Echoing Suman Mishra’s comment, Sun Mobility’c co-founder and vice chairman, Chetan Maini mentioned that the time for electric vehicles has come and battery swapping will be one of the enablers, “battery related challenges are different for various vehicle segments. The context and technology as well as the solution will be different, depending on the battery cycles.”
Tata Motors' product line director of EV and ALFA architecture, Anand Kulkarni stated that 'this is the best time to be in the electric field'. According to him, there are products now that can dispel the myths that are there in the EV field with regards to infrastructure, range and more. He added that people are also enquiring a lot about EV.
“Around 25 percent of the Nexon enquiries are for the EV. And, the penetration of EV will only improve further,” he said.

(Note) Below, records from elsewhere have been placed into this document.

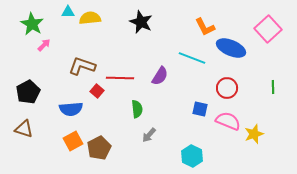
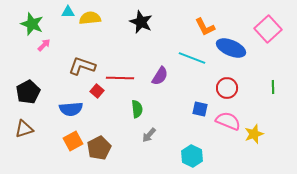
green star: rotated 10 degrees counterclockwise
brown triangle: rotated 36 degrees counterclockwise
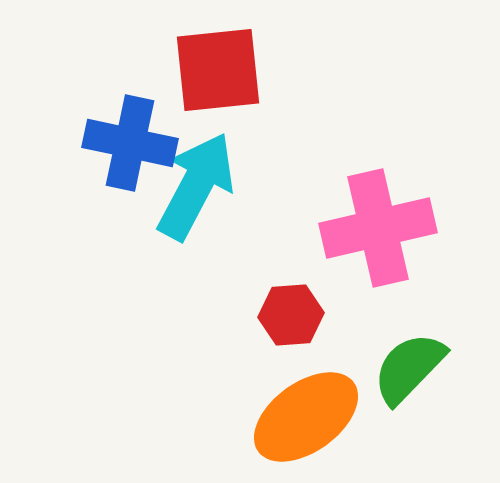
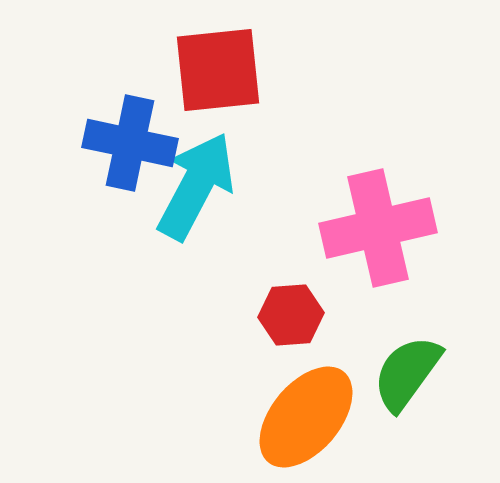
green semicircle: moved 2 px left, 5 px down; rotated 8 degrees counterclockwise
orange ellipse: rotated 14 degrees counterclockwise
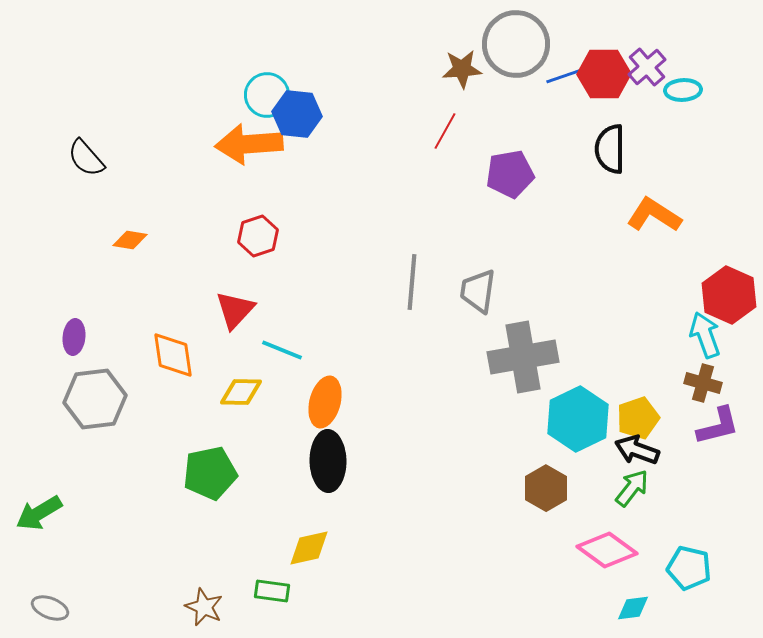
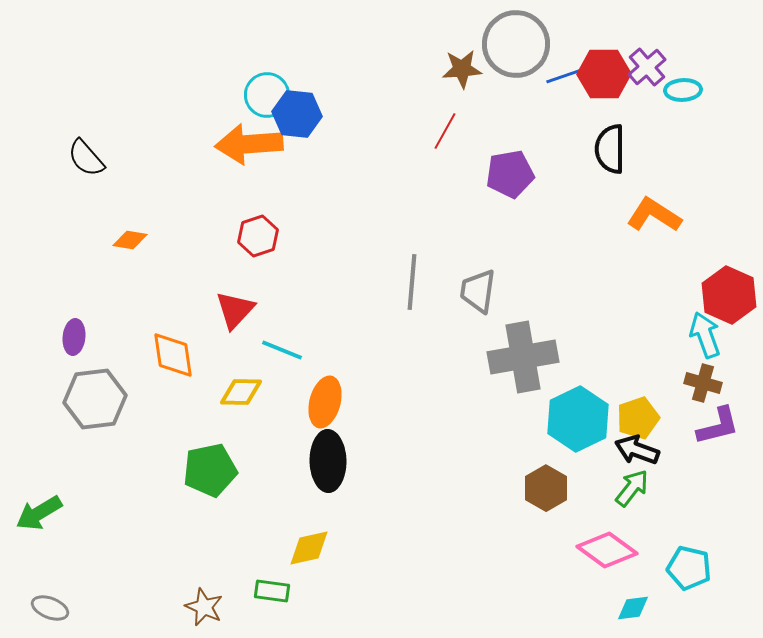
green pentagon at (210, 473): moved 3 px up
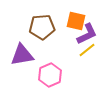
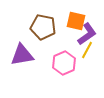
brown pentagon: moved 1 px right; rotated 15 degrees clockwise
purple L-shape: rotated 10 degrees counterclockwise
yellow line: rotated 24 degrees counterclockwise
pink hexagon: moved 14 px right, 12 px up
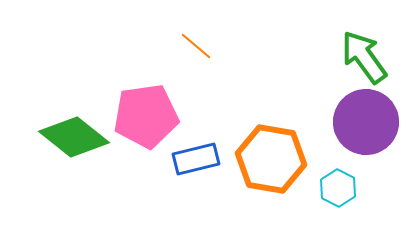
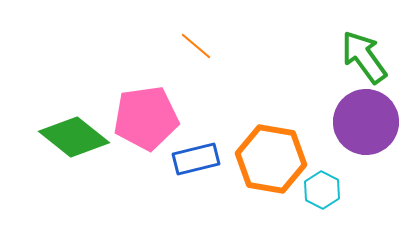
pink pentagon: moved 2 px down
cyan hexagon: moved 16 px left, 2 px down
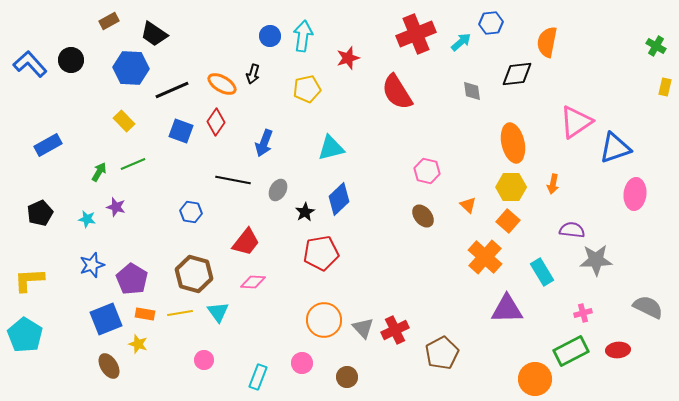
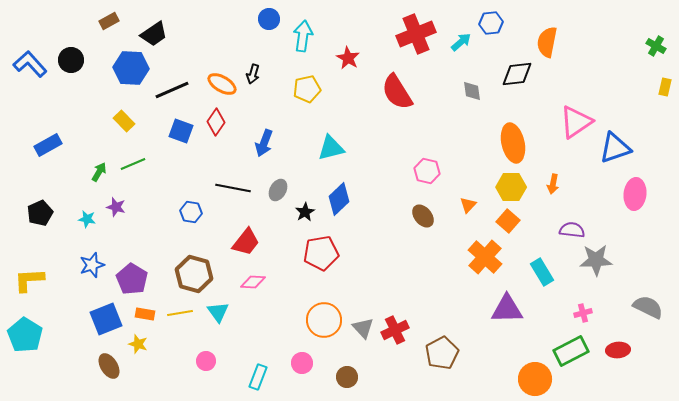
black trapezoid at (154, 34): rotated 68 degrees counterclockwise
blue circle at (270, 36): moved 1 px left, 17 px up
red star at (348, 58): rotated 25 degrees counterclockwise
black line at (233, 180): moved 8 px down
orange triangle at (468, 205): rotated 30 degrees clockwise
pink circle at (204, 360): moved 2 px right, 1 px down
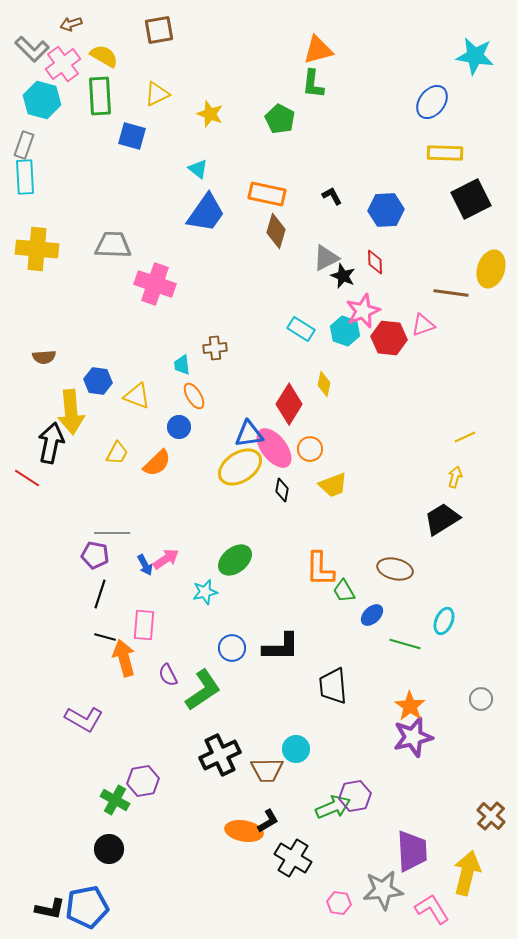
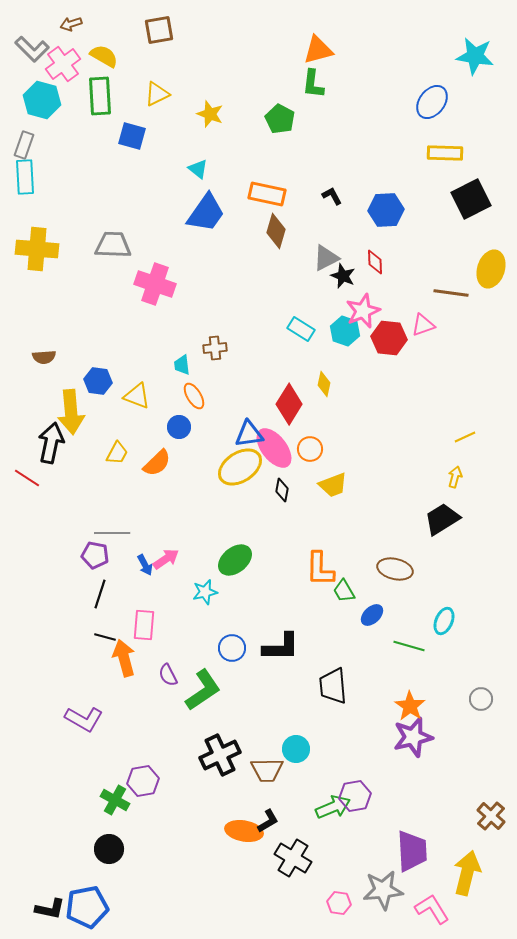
green line at (405, 644): moved 4 px right, 2 px down
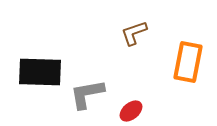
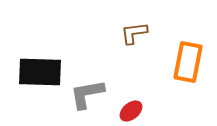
brown L-shape: rotated 12 degrees clockwise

Nagesh Basavanhali, Group CEO & MD, Greaves Cotton, said “These are exciting times. We have moved people and cargo over the generations. Now the transition to a future of clean sustainable solutions is happening. Financing has been an issue and these challenges are getting addressed now. Most leading banks are now more open to financing EV two-wheelers. This is a key enabler for mass scalability."
CNG vs EV: Not the same route
Discussing about the transition to EVs and on concerns whether they will also meet a similar fate as CNG, Mishra said that the availability of the fuel was a key challenge in the CNG vehicles. “EVs will not face such a challenge. The shift towards EVs is a non-reversible one. A lot of indicators are pointing towards this.”
Anand Kulkarni pointed out that, “Lack of historical data a challenge in deciding EV resale value. Depreciation of value is huge (20-25%) in year 1. This becomes more favourable for 2nd & 3rd user. Initial fluctuation in residual value will stabilise as more products are in place.”
Sharing the platform an option?
The one-size-fits-all approach is not ideal for the EV field according to Chetan Maini. He stated that the indigenisation will give a competitive advantage involving OEMs, suppliers and the complete ecosystem.
On the other hand, Anand Kulkarni mentioned that it is not new for the OEMs to share a platform and it has been there for a long time. But when it comes to EV, only select parts can be used commonly. He added that, “cross sharing of platforms will be a little difficult unless there are certain conditions.”
Mentioning a similar point, the Mahindra Electric CEO added that there are two areas where we can find commonalities – supply ecosystem and software, “The shift of the profit pool is unlikely to go in one direction. OEMs need to look for a balance in the margin scenario. They have a stake in tech and EV manufacturing. EV servicing is a challenge; training is crucial and equipment is relatively expensive.”
Bypassing the hybrid
On the topic of hybridisation, the industry leaders agreed that now is the time for EV and not hybrids. With the battery prices going down drastically, the tilt is more in favour of EVs. Suman Mishra pointed out that, hybridisation is not a profitable option at the moment, “It will be adding complexity without gaining any advantage in terms of lower emission. The focus is now on direct shift to electrification.”
“By 2030, India may have 40-50 percent of its fleet as electric, making a case for wider renewable energy sources. Clean energy ecosystem at an affordable rate makes business sense for all. Rooftop will be a great distribution. And, 20-30 percent can quite easily come there. When policy changes come in, it will be easily adoptable,” Chetan Maini signed off.